(Material provided Opens)
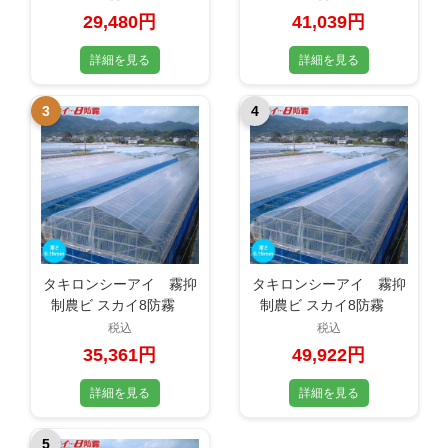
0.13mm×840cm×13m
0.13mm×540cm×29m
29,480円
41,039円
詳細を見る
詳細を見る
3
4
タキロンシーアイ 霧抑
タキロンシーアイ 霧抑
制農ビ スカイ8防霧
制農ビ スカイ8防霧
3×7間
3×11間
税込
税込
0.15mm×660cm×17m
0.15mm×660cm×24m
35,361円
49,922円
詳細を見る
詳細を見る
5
(Material provided Closes)
(Material provided Opens)
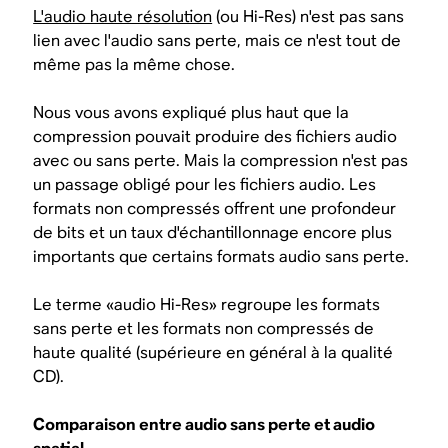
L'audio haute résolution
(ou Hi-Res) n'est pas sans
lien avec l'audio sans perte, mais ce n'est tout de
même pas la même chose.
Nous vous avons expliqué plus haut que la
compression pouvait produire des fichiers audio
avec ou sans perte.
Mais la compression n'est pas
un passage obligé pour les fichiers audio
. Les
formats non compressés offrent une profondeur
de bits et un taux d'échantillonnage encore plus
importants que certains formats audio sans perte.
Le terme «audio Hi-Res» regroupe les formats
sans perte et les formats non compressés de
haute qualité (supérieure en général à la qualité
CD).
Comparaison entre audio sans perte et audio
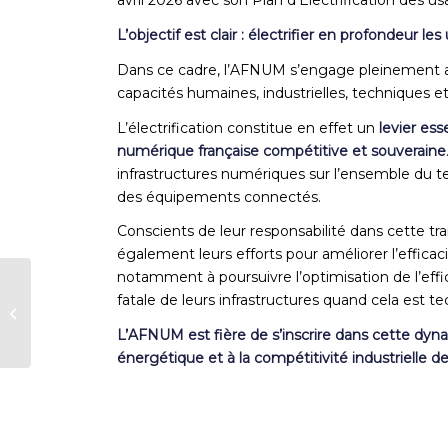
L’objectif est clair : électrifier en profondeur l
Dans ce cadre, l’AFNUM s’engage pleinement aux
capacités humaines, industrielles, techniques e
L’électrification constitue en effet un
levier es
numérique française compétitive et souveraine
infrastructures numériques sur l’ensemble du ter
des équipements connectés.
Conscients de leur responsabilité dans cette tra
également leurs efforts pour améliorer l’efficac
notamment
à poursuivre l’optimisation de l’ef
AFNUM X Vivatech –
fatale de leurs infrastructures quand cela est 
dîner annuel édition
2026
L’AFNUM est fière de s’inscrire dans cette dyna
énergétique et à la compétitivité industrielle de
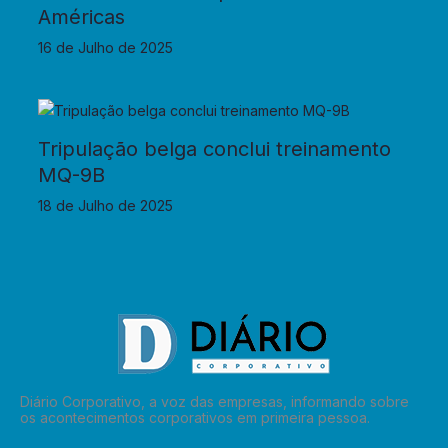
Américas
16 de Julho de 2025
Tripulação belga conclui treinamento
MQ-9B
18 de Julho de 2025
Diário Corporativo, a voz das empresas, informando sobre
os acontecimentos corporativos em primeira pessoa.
(Material provided Closes)
(Material provided Opens)
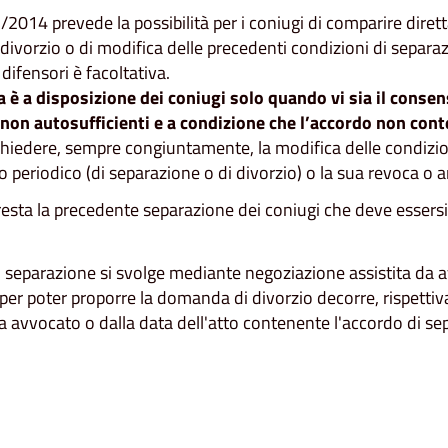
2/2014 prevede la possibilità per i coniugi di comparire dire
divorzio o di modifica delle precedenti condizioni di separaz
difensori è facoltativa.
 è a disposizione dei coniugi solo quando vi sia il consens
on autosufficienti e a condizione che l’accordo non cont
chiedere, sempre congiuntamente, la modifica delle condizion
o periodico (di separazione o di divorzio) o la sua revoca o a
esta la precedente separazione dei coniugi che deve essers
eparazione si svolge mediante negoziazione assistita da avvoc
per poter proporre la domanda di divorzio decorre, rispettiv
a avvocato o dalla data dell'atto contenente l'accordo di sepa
(Material provided Closes)
:: Task requirements ::
Using the entries above, extract exactly the lines from the one that contains "dîner annuel édition" through the one that contains "18 de Julho de 2025". Do not carry over any pictures.

:: Solution to this task ::
dîner annuel édition
2026
L’AFNUM est fière de s’inscrire dans cette dyna
énergétique et à la compétitivité industrielle de
Américas
16 de Julho de 2025
Tripulação belga conclui treinamento
MQ-9B
18 de Julho de 2025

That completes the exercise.